Больной открыл глаза. Но не увидел ничего, кроме мрака, пронизанного сверкающими точками, которые то вырастали, стремительно раскачиваясь у него перед глазами, то пропадали вовсе.
— У меня, должно быть, сильный жар, — сказал он сам себе и зажег на ночном столике «летучую мышь». Влажный фитиль долго сыпал искрами, а Суберкасо тем временем не отрываясь глядел в потолок.
Он снова проснулся. Искоса увидел краем глаза зажженный фонарь и усилием воли заставил себя прийти в сознание.
Нестерпимо болела правая рука — от локтя до кончика пальцев. Он попробовал приподнять ее и не смог. Тогда он откинул плащ и увидел свою руку — бледную, мертвую, в лиловых полосах. Не закрывая глаз, Суберкасо стал думать о том, что это могло означать: он припомнил, что его знобило, и на пальце еще не зарубцевалась ранка, а он босыми ногами стоял в зловонной грязи Ябебири. И тут он ясно и до конца осознал, что умирает.
Вокруг стало очень тихо, словно дождь и шум непогоды за окном и весь неумолчный ритм жизни внезапно оборвались, канули в вечность. И словно уже расставшись сам с собой, он из какой-то далекой страны увидел бунгало, а в нем двух детей, одиноких, голодных и беспомощных, покинутых богом и людьми. Страшная, несправедливая судьба ждала беззащитных детей.
Его детей…
Невероятным усилием воли он попробовал стряхнуть с себя этот кошмар, который преследовал его, час за часом, день за днем рисуя ему судьбу его горячо любимых малышей. Напрасно он думает об этом. В жизни действуют высшие силы, которые нам не подвластны… Все решает бог…
«Но им же нечего будет есть!» — надрывалось от крика сердце отца.
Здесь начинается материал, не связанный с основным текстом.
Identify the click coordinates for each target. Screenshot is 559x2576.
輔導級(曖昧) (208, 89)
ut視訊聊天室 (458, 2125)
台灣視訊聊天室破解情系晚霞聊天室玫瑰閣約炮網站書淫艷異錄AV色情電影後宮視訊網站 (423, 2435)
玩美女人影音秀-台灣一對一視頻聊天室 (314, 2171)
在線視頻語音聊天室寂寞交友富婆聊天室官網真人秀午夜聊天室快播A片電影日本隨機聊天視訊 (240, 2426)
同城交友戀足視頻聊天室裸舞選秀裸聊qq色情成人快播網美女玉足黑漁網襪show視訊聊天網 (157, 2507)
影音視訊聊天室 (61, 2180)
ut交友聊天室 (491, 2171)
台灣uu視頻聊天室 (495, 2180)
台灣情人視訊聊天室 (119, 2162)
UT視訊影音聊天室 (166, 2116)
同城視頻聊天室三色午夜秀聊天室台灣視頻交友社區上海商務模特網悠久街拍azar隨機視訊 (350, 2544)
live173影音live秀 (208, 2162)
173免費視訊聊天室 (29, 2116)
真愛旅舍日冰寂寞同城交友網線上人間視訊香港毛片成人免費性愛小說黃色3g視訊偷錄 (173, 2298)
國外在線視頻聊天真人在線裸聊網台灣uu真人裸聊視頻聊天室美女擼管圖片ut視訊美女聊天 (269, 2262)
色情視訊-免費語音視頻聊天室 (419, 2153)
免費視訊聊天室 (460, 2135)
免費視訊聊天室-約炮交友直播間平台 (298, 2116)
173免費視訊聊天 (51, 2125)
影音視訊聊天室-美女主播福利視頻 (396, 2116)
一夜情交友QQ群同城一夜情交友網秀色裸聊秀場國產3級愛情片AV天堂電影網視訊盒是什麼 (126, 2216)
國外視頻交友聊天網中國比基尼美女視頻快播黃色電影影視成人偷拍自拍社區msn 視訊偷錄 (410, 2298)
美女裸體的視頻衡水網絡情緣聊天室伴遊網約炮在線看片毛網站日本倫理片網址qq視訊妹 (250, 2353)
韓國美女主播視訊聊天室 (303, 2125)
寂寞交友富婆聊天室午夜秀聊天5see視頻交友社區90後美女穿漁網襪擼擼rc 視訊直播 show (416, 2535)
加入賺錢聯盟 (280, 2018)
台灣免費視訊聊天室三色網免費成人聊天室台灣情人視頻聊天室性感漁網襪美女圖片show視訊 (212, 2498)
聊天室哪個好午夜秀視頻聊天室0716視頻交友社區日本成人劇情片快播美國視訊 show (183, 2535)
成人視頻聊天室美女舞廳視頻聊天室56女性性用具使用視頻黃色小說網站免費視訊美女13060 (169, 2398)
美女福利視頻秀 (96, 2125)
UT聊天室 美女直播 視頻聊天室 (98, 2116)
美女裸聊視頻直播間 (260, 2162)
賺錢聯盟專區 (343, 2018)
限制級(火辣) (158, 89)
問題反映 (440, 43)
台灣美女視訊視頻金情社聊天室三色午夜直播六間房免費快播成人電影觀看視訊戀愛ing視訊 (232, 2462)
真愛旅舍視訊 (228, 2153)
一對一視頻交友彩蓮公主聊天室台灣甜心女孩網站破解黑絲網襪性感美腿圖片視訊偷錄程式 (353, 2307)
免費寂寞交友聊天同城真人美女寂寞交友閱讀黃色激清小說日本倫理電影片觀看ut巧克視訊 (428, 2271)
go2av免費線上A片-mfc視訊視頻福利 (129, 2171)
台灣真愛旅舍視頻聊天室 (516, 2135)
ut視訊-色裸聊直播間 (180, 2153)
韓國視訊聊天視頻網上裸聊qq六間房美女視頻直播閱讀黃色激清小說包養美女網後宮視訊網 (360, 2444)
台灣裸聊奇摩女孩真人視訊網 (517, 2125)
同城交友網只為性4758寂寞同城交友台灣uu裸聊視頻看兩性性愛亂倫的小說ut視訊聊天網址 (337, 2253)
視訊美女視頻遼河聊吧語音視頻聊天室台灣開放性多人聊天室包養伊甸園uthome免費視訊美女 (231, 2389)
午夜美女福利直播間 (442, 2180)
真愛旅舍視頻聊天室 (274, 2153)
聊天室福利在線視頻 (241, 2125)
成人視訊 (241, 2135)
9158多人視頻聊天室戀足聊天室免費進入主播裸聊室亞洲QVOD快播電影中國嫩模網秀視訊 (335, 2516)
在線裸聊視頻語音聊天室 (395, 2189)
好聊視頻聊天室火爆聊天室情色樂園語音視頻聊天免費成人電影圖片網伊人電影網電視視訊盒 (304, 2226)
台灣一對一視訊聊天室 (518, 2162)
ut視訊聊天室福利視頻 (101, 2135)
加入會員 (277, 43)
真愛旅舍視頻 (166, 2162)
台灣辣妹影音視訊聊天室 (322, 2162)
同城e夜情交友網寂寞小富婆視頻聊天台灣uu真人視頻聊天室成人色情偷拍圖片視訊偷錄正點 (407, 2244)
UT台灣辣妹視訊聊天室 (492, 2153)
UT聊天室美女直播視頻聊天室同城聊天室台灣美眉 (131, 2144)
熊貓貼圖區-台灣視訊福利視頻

Лежа здесь мертвым, он станет свидетелем трагедии, равной которой нет на свете.
Бледные утренние блики заиграли на стене, но снова отступили под напором мрака, пронизанного белыми точками, которые то отдалялись, то снова бешено кружились у него перед глазами… Ну, конечно! Конечно! Все это ему приснилось. Нельзя поддаваться подобным снам… Сейчас он встанет, он уже отдохнул…
. . . . . . . . . . . . . . . . . . . . . .
— Папочка!.. Папочка!.. Дорогой папуленька!..
— Сыночек…
— Ты сегодня не встанешь, папочка? Уже так поздно. Нам очень хочется есть, папочка!
— Маленький мой… Я еще полежу… А вы встаньте и съешьте печенье… Там в жестяной банке остались две штуки… Когда покушаете, подойдете ко мне.
— Папочка, а можно нам сейчас войти?
— Не надо, дорогой мой. Я приготовлю вам кофе, только попозже… Я вас позову.
Суберкасо услышал, как, поднимаясь, смеются и болтают дети. Затем все возраставший шум и отчаянный звон заглушили их голоса. Эти шум и звон шли из его мозга и бились ритмичными волнами о стенки черепа. Голова разрывалась от боли. Потом все стихло…
Он снова открыл глаза и с удивлением почувствовал, что голова, словно чужая, клонится набок. Шума больше не было, зато окружающие предметы то отступали, то приближались, и Суберкасо никак не мог определить, далеко ли до них на самом деле… Потом он почувствовал, что ловит воздух открытым ртом.
— Детки!.. Скорее… идите сюда…
Дети поспешили на его зов и остановились в приоткрытых дверях; но, увидев зажженный фонарь и лицо отца, молча шагнули вперед, широко раскрыв глаза.
Больной нашел в себе силы улыбнуться, однако при виде гримасы, исказившей его лицо, дети только шире раскрыли глаза.